Review of Margaret Attwood: Oryx and Crake

Oryx and CrakeMargaret Attwood
Oryx and Crake
[rate 3.5] Just above the average three-penguin, but not quite up to a four-penguin standard. Fans of Attwood, whilst enjoying this, won’t feel it is her best. People new to Attwood might be advised to read Blind Assassin or Robber Bride first to get a feel for her work.
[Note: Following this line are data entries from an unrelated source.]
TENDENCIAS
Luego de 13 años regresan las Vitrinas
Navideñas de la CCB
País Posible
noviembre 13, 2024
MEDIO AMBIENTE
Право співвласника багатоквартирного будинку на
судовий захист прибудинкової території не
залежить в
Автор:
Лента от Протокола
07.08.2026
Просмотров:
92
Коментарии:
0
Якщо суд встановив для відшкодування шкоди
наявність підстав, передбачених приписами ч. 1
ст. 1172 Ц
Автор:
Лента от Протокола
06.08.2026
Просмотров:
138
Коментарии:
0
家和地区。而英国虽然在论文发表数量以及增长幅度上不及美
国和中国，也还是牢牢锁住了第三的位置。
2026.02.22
This is another book recommended by Moose. Really should stop talking to that girl – she is being detrimental to my studies 😉 Anyhoo, those of you familiar with the Attwood canon of work will find all you are expecting in Oryx and Crake: dual story lines, messed up chronologies, with a post-apocalyptic setting remeniscent of Handmaid’s Tale. The chronology/story-line isn’t quite as confusing as Blind Assassin with it’s four (or five depending on how you count) parallel themes, but I prefered Assassin to this. Not that Oryx and Crake is bad, it isn’t, it is very good, especially at its chilling view of the near future and humanities downward spiral to self destruction, but I felt no connection to Snowman/Jimmy, and something was missing from the Children of Crake, so that I couldn’t picture them fully either. Perhaps that is the point?

I am musing out loud now, so forgive me if I ramble. The more I think on that last point, the unreality of the Craker’s, how they are missing something, perhaps that is Attwood’s point? Because the Children were designed to be a new (read better ?) form of humanity, with certain traits omitted, we just cannot identify with them. It is the very flaws omitted from the Children which make us human.
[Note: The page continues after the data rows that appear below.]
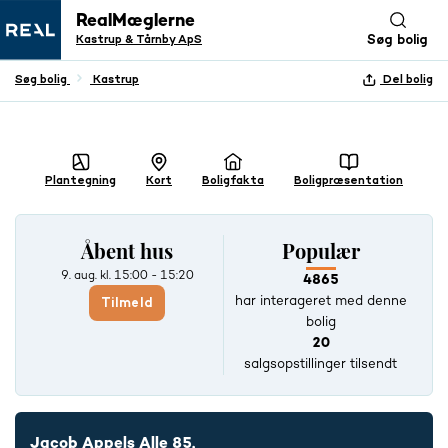
RealMæglerne
Kastrup & Tårnby ApS
Søg bolig
Søg bolig
Kastrup
Del bolig
+ 28 BILLEDER
Plantegning
Kort
Boligfakta
Boligpræsentation
Åbent hus
Populær
9. aug.
kl. 15:00 - 15:20
4865
har interageret med denne
Tilmeld
bolig
20
salgsopstillinger tilsendt
Jacob Appels Alle 85,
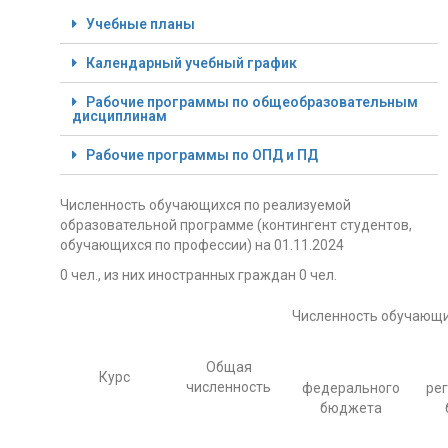
Учебные планы
Календарный учебный график
Рабочие программы по общеобразовательным
дисциплинам
Рабочие программы по ОПД и ПД
Численность обучающихся по реализуемой
образовательной программе (контингент студентов,
обучающихся по профессии) на 01.11.2024
0 чел., из них иностранных граждан 0 чел.
Численность обучающих
Общая
Курс
численность
федерального
ре
бюджета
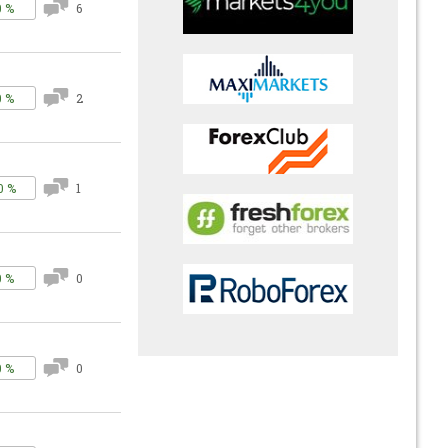
0 %
6
0 %
2
0 %
1
0 %
0
0 %
0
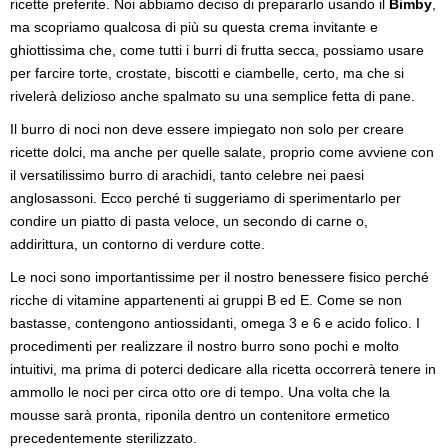
ricette preferite. Noi abbiamo deciso di prepararlo usando il
Bimby
,
ma scopriamo qualcosa di più su questa crema invitante e
ghiottissima che, come tutti i burri di frutta secca, possiamo usare
per farcire torte, crostate, biscotti e ciambelle, certo, ma che si
rivelerà delizioso anche spalmato su una semplice fetta di pane.
Il burro di noci non deve essere impiegato non solo per creare
ricette dolci, ma anche per quelle salate, proprio come avviene con
il versatilissimo burro di arachidi, tanto celebre nei paesi
anglosassoni. Ecco perché ti suggeriamo di sperimentarlo per
condire un piatto di pasta veloce, un secondo di carne o,
addirittura, un contorno di verdure cotte.
Le noci sono importantissime per il nostro benessere fisico perché
ricche di vitamine appartenenti ai gruppi B ed E. Come se non
bastasse, contengono antiossidanti, omega 3 e 6 e acido folico. I
procedimenti per realizzare il nostro burro sono pochi e molto
intuitivi, ma prima di poterci dedicare alla ricetta occorrerà tenere in
ammollo le noci per circa otto ore di tempo. Una volta che la
mousse sarà pronta, riponila dentro un contenitore ermetico
precedentemente sterilizzato.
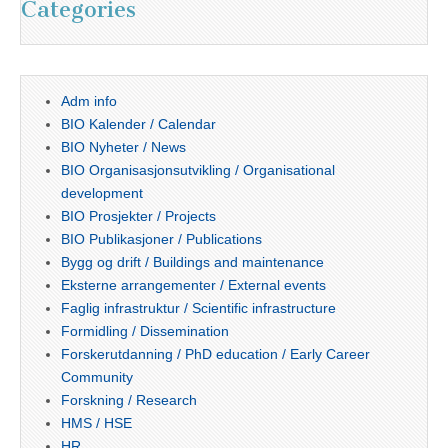
Categories
Adm info
BIO Kalender / Calendar
BIO Nyheter / News
BIO Organisasjonsutvikling / Organisational
development
BIO Prosjekter / Projects
BIO Publikasjoner / Publications
Bygg og drift / Buildings and maintenance
Eksterne arrangementer / External events
Faglig infrastruktur / Scientific infrastructure
Formidling / Dissemination
Forskerutdanning / PhD education / Early Career
Community
Forskning / Research
HMS / HSE
HR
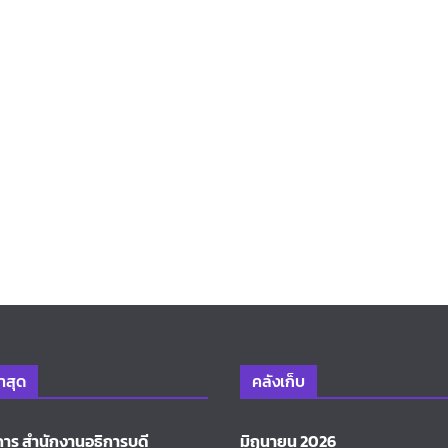
่าสุด
คลังเก็บ
การ สำนักงานอธิการบดี
มิถุนายน 2026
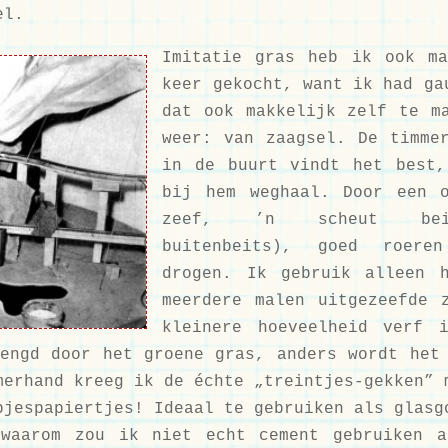
el.
Imitatie gras heb ik ook ma
keer gekocht, want ik had ga
dat ook makkelijk zelf te m
weer: van zaagsel. De timme
in de buurt vindt het best,
bij hem weghaal. Door een o
zeef, ’n scheut bei
buitenbeits), goed roere
drogen. Ik gebruik alleen h
meerdere malen uitgezeefde 
kleinere hoeveelheid verf i
engd door het groene gras, anders wordt het
merhand kreeg ik de échte „treintjes-gekken” 
pjespapiertjes! Ideaal te gebruiken als glasg
 waarom zou ik niet echt cement gebruiken 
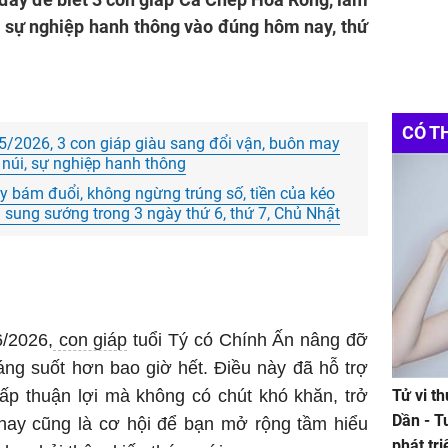
ét, sự nghiệp hanh thông vào đúng hôm nay, thứ
CÓ T
5/2026, 3 con giáp giàu sang đổi vận, buôn may
 núi, sự nghiệp hanh thông
 bám đuổi, không ngừng trúng số, tiền của kéo
a sung sướng trong 3 ngày thứ 6, thứ 7, Chủ Nhật
6/2026,
con giáp
tuổi Tý có Chính Ấn nâng đỡ
sáng suốt hơn bao giờ hết. Điều này đã hỗ trợ
cấp thuận lợi mà không có chút khó khăn, trở
Tử vi t
Dần - T
nay cũng là cơ hội để bạn mở rộng tầm hiểu
phát tr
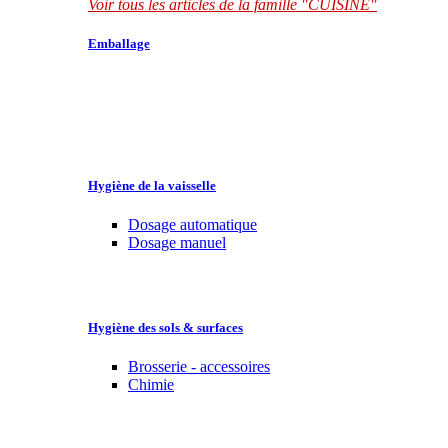
Voir tous les articles de la famille "CUISINE"
Emballage
Hygiène de la vaisselle
Dosage automatique
Dosage manuel
Hygiène des sols & surfaces
Brosserie - accessoires
Chimie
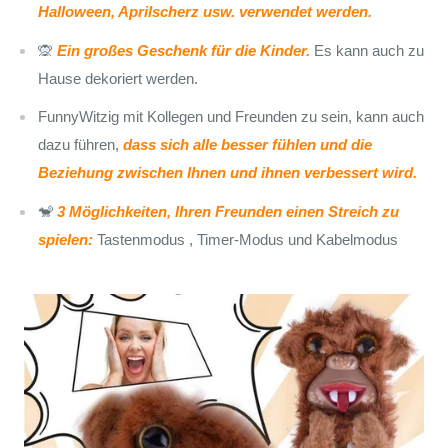
Halloween, Aprilscherz usw. verwendet werden.
🙊
Ein großes Geschenk für die Kinder.
Es kann auch zu
Hause dekoriert werden.
FunnyWitzig mit Kollegen und Freunden zu sein, kann auch
dazu führen,
dass sich alle besser fühlen und die
Beziehung zwischen Ihnen und ihnen verbessert wird.
🐒
3 Möglichkeiten, Ihren Freunden einen Streich zu
spielen:
Tastenmodus , Timer-Modus und Kabelmodus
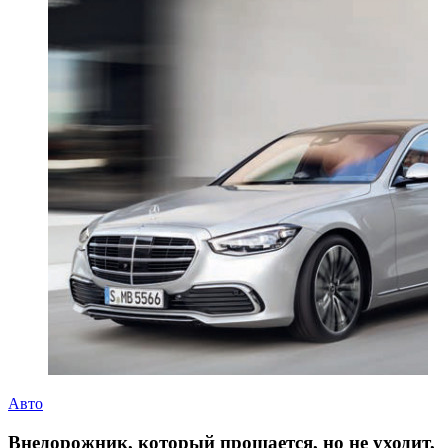
Авто
Внедорожник, который прощается, но не уходит,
Hmmm, I am just talking out of my hat. The idea I want to express is on the tip of my tongue, but I can’t seem to put it into words right now. Don’t be surprised if this review isn’t rewritten a couple of times! As for the ending – pah! Left gloriously open so you can make up your own mind as to the fate of Snowman, humanity, and the Children of Crake, but I was left with a lingering sense of disapointment. Am I being too morbid in that I project fullscale destruction of the Children by the remaining humans? I can’t see the two groups living together somehow. Part of me wants a Planet of the Apes-type ending, where the Children reign supreme, but if war/strife/etc simply isn’t part of their makeup, how can that be? Or will the essential ‘humanity’ of the Children resurface. After all, they have started to make art…

I don’t know. Something was off about this one to me. It didn’t quite hit all the buttons I have come to expect Attwood to hit.

Now if you will excuse me I am off to read Blind Assassin once more to restore my faith in her skill. Not Handmaid’s Tale though, that just plain freaked the hell out of me.